Zoey puts her hand up. “Paradoxes were the first thing they trained us for. One universe cannot directly affect another universe when it goes critical, and a paradox is contained entirely within the universe in which it happens. It’s just one of the many failsafes the Multiverse has in place. And rest assured that I am really, REALLY dumbing this down for you. There’s a lot more to it, a lot of edge cases, a lot I probably don’t even know. But we’ll be safe.”

“Failsafes like letting a universe be destroyed for a mere brush of the hand? Sure…” I sigh and stand up, patting the dust from my pants. I look around and my breath holds in my throat. I hadn’t even noticed our surroundings.

All around us lie cracking and crumbling ruins of iron and concrete. Shells and skeletons of buildings arch into the sky, most of them failing to reach far enough, littered with jagged ends and twisted parts. Rubble is strewn across the entirety of the visible landscape. The atmosphere itself is a dusty brown and red and the Sun beats mercilessly down from above. I can’t see a single green plant for the life of me, and I finally realize it’s actually a little difficult to breathe.

“What the hell happened here?” I mutter breathlessly.

Zoey flies up a few dozen feet and scans the surroundings for a few minutes before offering me a reply. “It’s like this as far as I can see. War, maybe? There’s literally nothing left but rubble,” she shouts from above.

“Great. So now I’m two-for-two. What are the odds we actually find a world that doesn’t end up destroyed?”

Zoey zooms back down and glares at me. “This isn’t your fault. Whatever happened here, this was caused by someone else. Luck of the draw, I guess. But when you have an infinite number of dimensions, you have to be prepared for anything to happen.” She surveys the landscape again. “Sometimes people make certain choices that lead to their downfall.”
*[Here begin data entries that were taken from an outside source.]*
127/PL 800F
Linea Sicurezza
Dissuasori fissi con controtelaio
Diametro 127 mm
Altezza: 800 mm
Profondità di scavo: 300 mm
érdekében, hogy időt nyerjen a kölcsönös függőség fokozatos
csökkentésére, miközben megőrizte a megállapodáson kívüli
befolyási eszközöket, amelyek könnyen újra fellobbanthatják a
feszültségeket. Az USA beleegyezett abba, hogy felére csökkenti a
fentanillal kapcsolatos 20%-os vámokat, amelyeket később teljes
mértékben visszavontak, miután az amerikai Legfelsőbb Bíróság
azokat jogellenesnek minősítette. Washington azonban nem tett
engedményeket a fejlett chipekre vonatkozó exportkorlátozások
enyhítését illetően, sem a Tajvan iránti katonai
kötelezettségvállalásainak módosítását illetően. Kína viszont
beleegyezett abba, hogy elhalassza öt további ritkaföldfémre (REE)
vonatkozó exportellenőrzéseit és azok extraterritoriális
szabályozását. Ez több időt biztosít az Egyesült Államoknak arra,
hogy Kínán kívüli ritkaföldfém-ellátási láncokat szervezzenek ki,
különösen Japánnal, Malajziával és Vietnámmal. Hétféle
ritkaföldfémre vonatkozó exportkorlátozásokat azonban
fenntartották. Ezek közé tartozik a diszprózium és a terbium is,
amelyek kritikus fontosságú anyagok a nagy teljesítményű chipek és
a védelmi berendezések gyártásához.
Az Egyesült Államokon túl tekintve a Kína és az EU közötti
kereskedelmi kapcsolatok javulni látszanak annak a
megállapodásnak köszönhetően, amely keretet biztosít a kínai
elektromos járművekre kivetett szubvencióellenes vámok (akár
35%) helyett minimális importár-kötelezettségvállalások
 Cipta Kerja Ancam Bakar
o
“Tell me about it,” I mumble.

Zoey glances at me from the corner of her eye. “But sometimes something happens to a group of people that is completely out of their control.” She shrugs. “Hmph. It’s all idle speculation, anyway. Unless the rubble can talk, we won’t find out what happened here.”

I sigh and nod. “So what do we do now? How am I going to get home?”
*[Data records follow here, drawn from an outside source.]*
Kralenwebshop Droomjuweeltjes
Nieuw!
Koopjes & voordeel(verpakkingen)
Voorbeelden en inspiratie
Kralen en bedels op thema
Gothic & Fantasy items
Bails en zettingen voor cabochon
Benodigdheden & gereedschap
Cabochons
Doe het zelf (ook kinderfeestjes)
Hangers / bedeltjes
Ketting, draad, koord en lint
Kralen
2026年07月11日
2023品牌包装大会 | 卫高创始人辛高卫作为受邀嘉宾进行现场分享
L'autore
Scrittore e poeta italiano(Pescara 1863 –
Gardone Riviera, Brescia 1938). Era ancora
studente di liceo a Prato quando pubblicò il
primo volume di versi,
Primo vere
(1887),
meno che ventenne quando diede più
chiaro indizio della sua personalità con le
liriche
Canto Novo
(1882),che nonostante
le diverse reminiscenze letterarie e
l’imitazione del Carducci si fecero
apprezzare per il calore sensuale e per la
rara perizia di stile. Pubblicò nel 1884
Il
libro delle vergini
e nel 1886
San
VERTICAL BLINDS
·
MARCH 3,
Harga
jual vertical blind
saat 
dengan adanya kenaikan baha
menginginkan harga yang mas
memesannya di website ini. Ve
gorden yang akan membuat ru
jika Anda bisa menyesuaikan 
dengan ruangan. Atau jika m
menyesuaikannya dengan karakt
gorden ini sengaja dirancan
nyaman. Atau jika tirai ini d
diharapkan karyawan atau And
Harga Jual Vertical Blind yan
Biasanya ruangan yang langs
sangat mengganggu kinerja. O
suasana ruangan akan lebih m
“I’m still trying to figure that one out,” she replies softly. “It’ll be a few hours before I have the energy to portal us out of here again. We might as well look around,” she continues more loudly, flying off into one of the ruins, leaving me to myself.

I look around at the collapsing effigies of this civilization and an unsettling feeling washes over me. An infinite number of dimensions with a kid that only seems to know a quarter of what she’s talking about. I’m never making it back home.

What should happen next?

A paradox!

I spin around the sidewalk mumbling to myself. “Eenie, meenie, miney, moe,” I say, and start running with Zoey keeping pace at my side. We pass by row after row of sleek white trailers, seemingly without end. The monotony is finally broken by seemingly familiar flashing red and blue lights coming up from behind.

“IT IS IN YOUR BEST INTEREST TO STOP FLEEING, JASON MCGRADY,” a robot voice chided.

“What the hell?” I conjecture, turning my head but not slowing my pace. We’re being trailed by what looks like a low-gliding helicopter with no propellers. It’s as big as a small office chair and painted various shades of white and black. The red and blue lights are mounted on either side of the front face that must contain a speaker or something to project the sound.

“So, um, do you think we should stop?” Zoey shouts to me.

“Not on my fucking life!” I shout back and quickly turn around a corner past a column of trailers and then turn again at the next intersection. The hovercopter doesn’t miss a beat and continues following silently behind.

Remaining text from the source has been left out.